'''
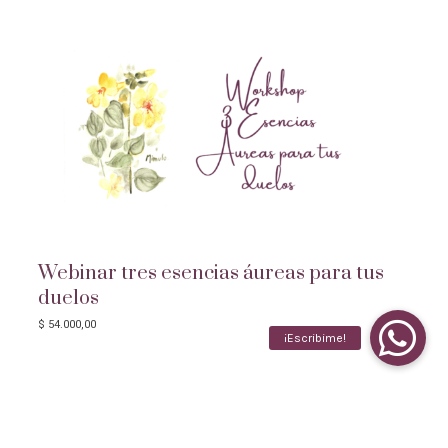
Webinar tres esencias áureas para tus
duelos
$
54.000,00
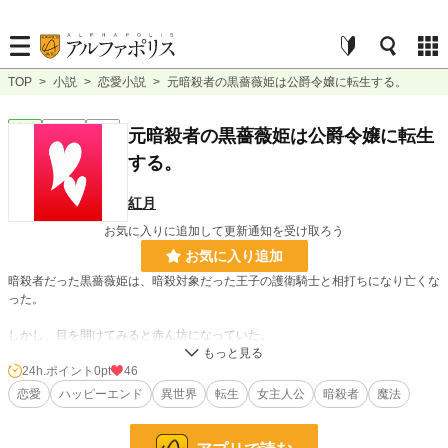
TOP
>
小説
>
恋愛小説
>
元暗殺者の黒薔薇姫は公爵令嬢に転生する。
恋愛
連載中
長編
元暗殺者の黒薔薇姫は公爵令嬢に転生
する。
紅月
お気に入りに追加して更新通知を受け取ろう
お気に入り追加
暗殺者だった黒薔薇姫は、暗殺対象だった王子の護衛騎士と相打ちになり亡くな
った。
しかし、目を開けてみると赤ん坊になっていた。
しかも、公爵家の長女ローズ・ウェンディーとして転生していた。
24h.ポイント
0pt
46
恋愛
ハッピーエンド
異世界
転生
女主人公
暗殺者
魔法
おまけに母親は第二夫人で正妻との仲はあまり良く無い…母ではなく私が…。
…あ、今日も暗殺者が来たわ、面倒だから殺しましょうか。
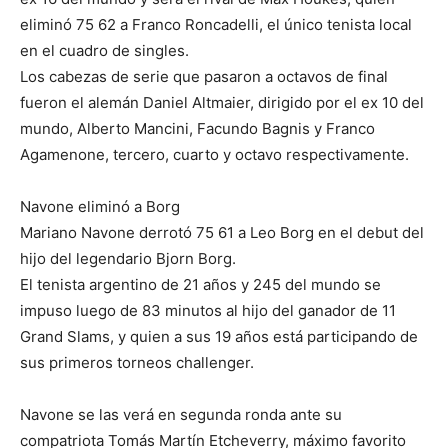
eliminó 75 62 a Franco Roncadelli, el único tenista local
en el cuadro de singles.
Los cabezas de serie que pasaron a octavos de final
fueron el alemán Daniel Altmaier, dirigido por el ex 10 del
mundo, Alberto Mancini, Facundo Bagnis y Franco
Agamenone, tercero, cuarto y octavo respectivamente.
Navone eliminó a Borg
Mariano Navone derrotó 75 61 a Leo Borg en el debut del
hijo del legendario Bjorn Borg.
El tenista argentino de 21 años y 245 del mundo se
impuso luego de 83 minutos al hijo del ganador de 11
Grand Slams, y quien a sus 19 años está participando de
sus primeros torneos challenger.
Navone se las verá en segunda ronda ante su
compatriota Tomás Martín Etcheverry, máximo favorito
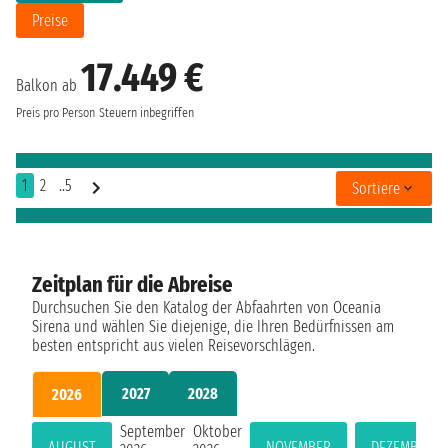
Preise
17.449 €
Balkon ab
Preis pro Person
Steuern inbegriffen
1
2
..5
Sortiere
Zeitplan für die Abreise
Durchsuchen Sie den Katalog der Abfaahrten von Oceania
Sirena und wählen Sie diejenige, die Ihren Bedürfnissen am
besten entspricht aus vielen Reisevorschlägen.
2027
2028
2026
September
Oktober
AUGUST
NOVEMBER
DEZEMBER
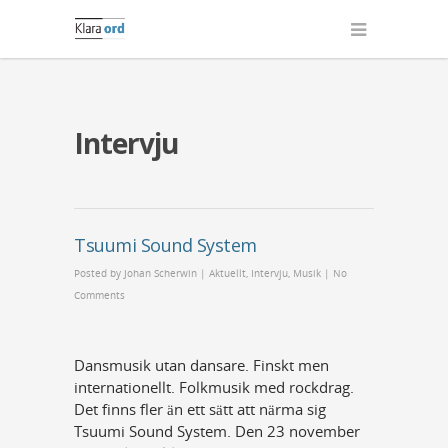
Intervju
Tsuumi Sound System
Posted by
Johan Scherwin
|
Aktuellt
,
Intervju
,
Musik
|
No
Comments
Dansmusik utan dansare. Finskt men
internationellt. Folkmusik med rockdrag.
Det finns fler än ett sätt att närma sig
Tsuumi Sound System. Den 23 november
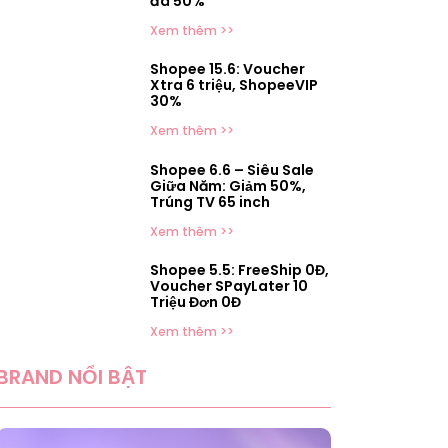
đá 50%
Xem thêm >>
Shopee 15.6: Voucher
Xtra 6 triệu, ShopeeVIP
30%
Xem thêm >>
Shopee 6.6 – Siêu Sale
Giữa Năm: Giảm 50%,
Trúng TV 65 inch
Xem thêm >>
Shopee 5.5: FreeShip 0Đ,
Voucher SPayLater 10
Triệu Đơn 0Đ
Xem thêm >>
BRAND NỔI BẬT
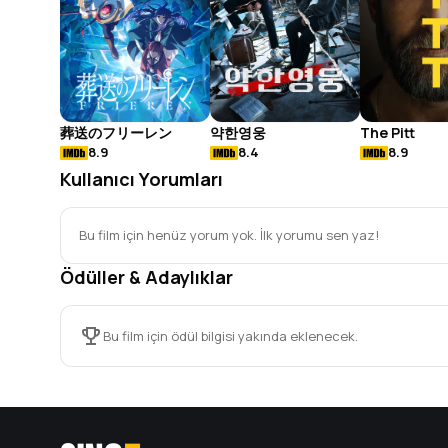
葬送のフリーレン
약한영웅
The Pitt
8.9
8.4
8.9
Kullanıcı Yorumları
Bu film için henüz yorum yok. İlk yorumu sen yaz!
Ödüller & Adaylıklar
Bu film için ödül bilgisi yakında eklenecek.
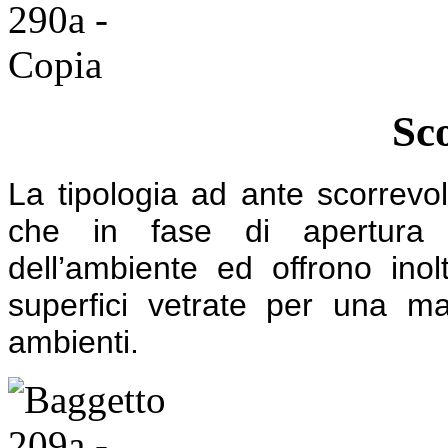
Sc
La tipologia ad ante scorrevol
che in fase di apertura 
dell’ambiente ed offrono inolt
superfici vetrate per una ma
ambienti.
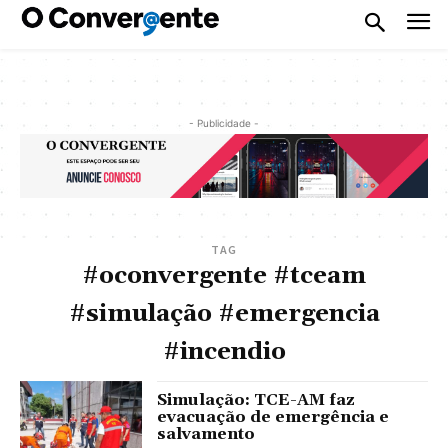
- Publicidade -
TAG
#oconvergente #tceam
#simulação #emergencia
#incendio
Simulação: TCE-AM faz
evacuação de emergência e
salvamento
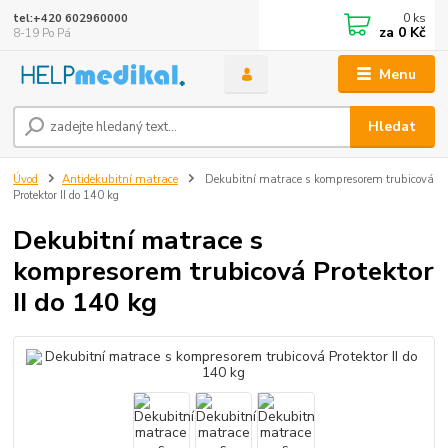
0
ks
tel:+420 602960000
za
0 Kč
8-19 Po Pá
Menu
Hledat
Úvod
Antidekubitní matrace
Dekubitní matrace s kompresorem trubicová
Protektor II do 140 kg
Dekubitní matrace s
kompresorem trubicová Protektor
II do 140 kg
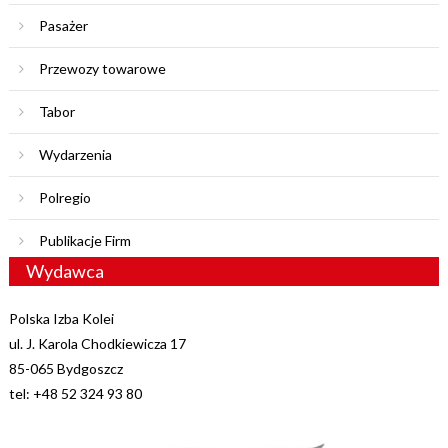
Pasażer
Przewozy towarowe
Tabor
Wydarzenia
Polregio
Publikacje Firm
Wydawca
Polska Izba Kolei
ul. J. Karola Chodkiewicza 17
85-065 Bydgoszcz
tel: +48 52 324 93 80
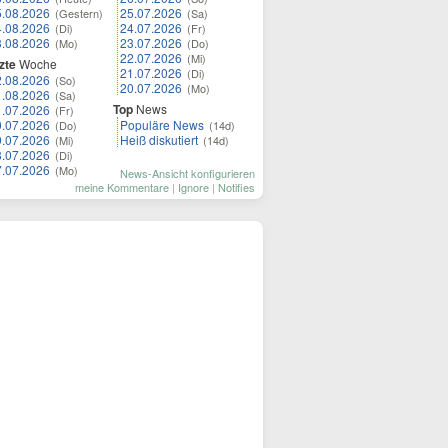
5.08.2026
25.07.2026
(Gestern)
(Sa)
4.08.2026
24.07.2026
(Di)
(Fr)
3.08.2026
23.07.2026
(Mo)
(Do)
22.07.2026
(Mi)
zte
Woche
21.07.2026
(Di)
2.08.2026
(So)
20.07.2026
(Mo)
1.08.2026
(Sa)
Top
News
1.07.2026
(Fr)
0.07.2026
Populäre News
(Do)
(14d)
9.07.2026
Heiß diskutiert
(Mi)
(14d)
8.07.2026
(Di)
7.07.2026
(Mo)
News-Ansicht konfigurieren
meine Kommentare
|
Ignore
|
Notifies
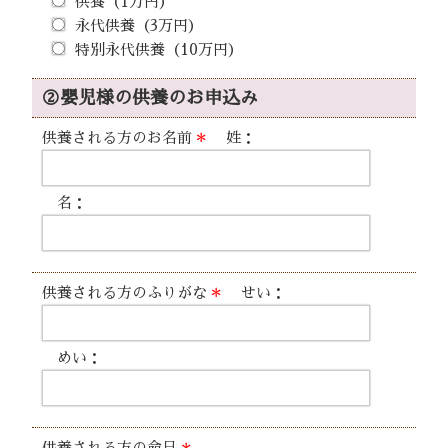
供養（1万円）
永代供養（3万円）
特別永代供養（10万円）
②嬰児様の供養のお申込み
供養される方のお名前
＊
姓：
名：
供養される方のふりがな
＊
せい：
めい：
供養される方の命日
＊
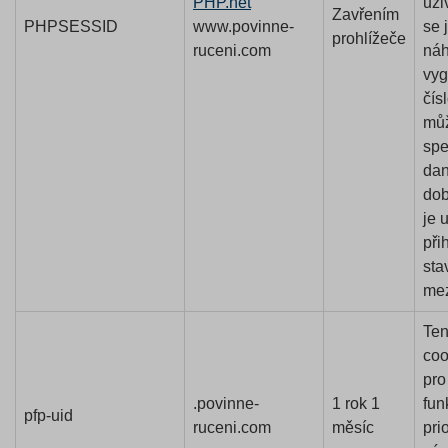
PHP.net
uži
Zavřením
PHPSESSID
www.povinne-
se 
prohlížeče
ruceni.com
ná
vy
čís
můž
spe
dan
dob
je 
při
sta
mez
Ten
coo
pro
.povinne-
1 rok 1
fun
pfp-uid
ruceni.com
měsíc
prio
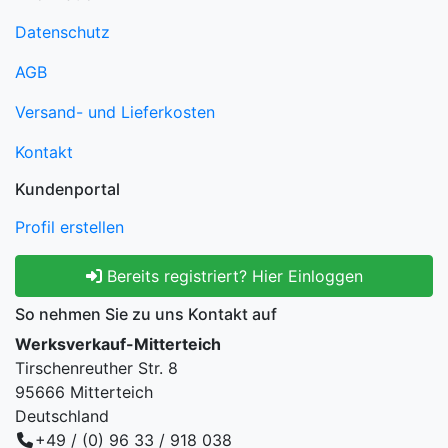
Datenschutz
AGB
Versand- und Lieferkosten
Kontakt
Kundenportal
Profil erstellen
Bereits registriert? Hier Einloggen
So nehmen Sie zu uns Kontakt auf
Werksverkauf-Mitterteich
Tirschenreuther Str. 8
95666 Mitterteich
Deutschland
+49 / (0) 96 33 / 918 038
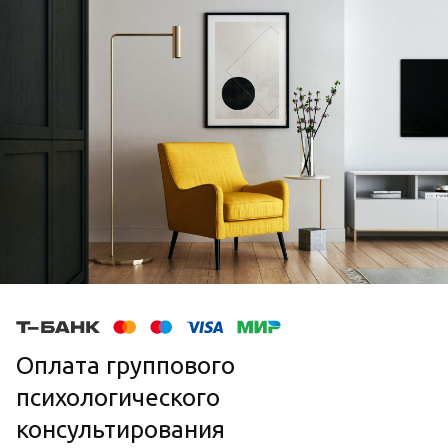
Оплата группового
психологического
консультирования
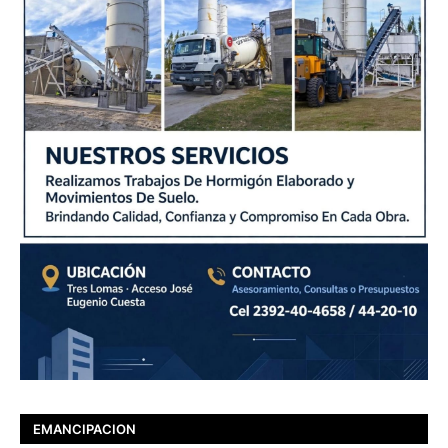
EMANCIPACION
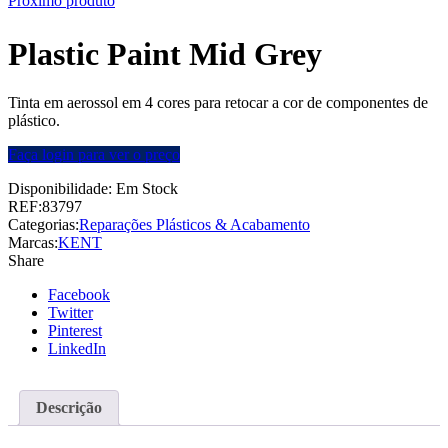
Próximo produto
Plastic Paint Mid Grey
Tinta em aerossol em 4 cores para retocar a cor de componentes de
plástico.
Faça login para ver o preço
Disponibilidade:
Em Stock
REF:
83797
Categorias:
Reparações Plásticos & Acabamento
Marcas:
KENT
Share
Facebook
Twitter
Pinterest
LinkedIn
Descrição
'''
— Task statement —
The lines to copy are those in the listing that contain the word "mundo".

— Your solution —
mundo, Alberto Mancini, Facundo Bagnis y Franco
El tenista argentino de 21 años y 245 del mundo se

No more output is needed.